◆ WHAT IS REQUIRED:
Every line of the listing below is to be duplicated exactly, with the pictures left out.
(GIVEN DATA begins)
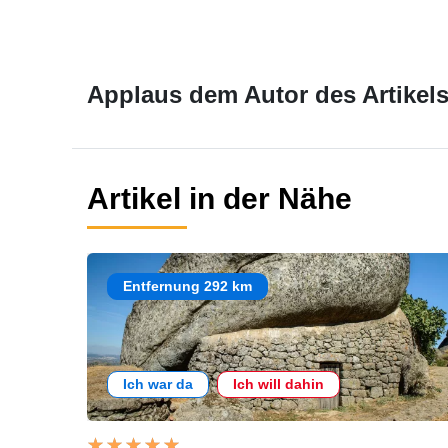
Applaus dem Autor des Artikels
Artikel in der Nähe
Entfernung 292 km
Ich war da
Ich will dahin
(GIVEN DATA ends)
◆ TASK SOLUTION:
Applaus dem Autor des Artikels
Artikel in der Nähe
Entfernung 292 km
Ich war da
Ich will dahin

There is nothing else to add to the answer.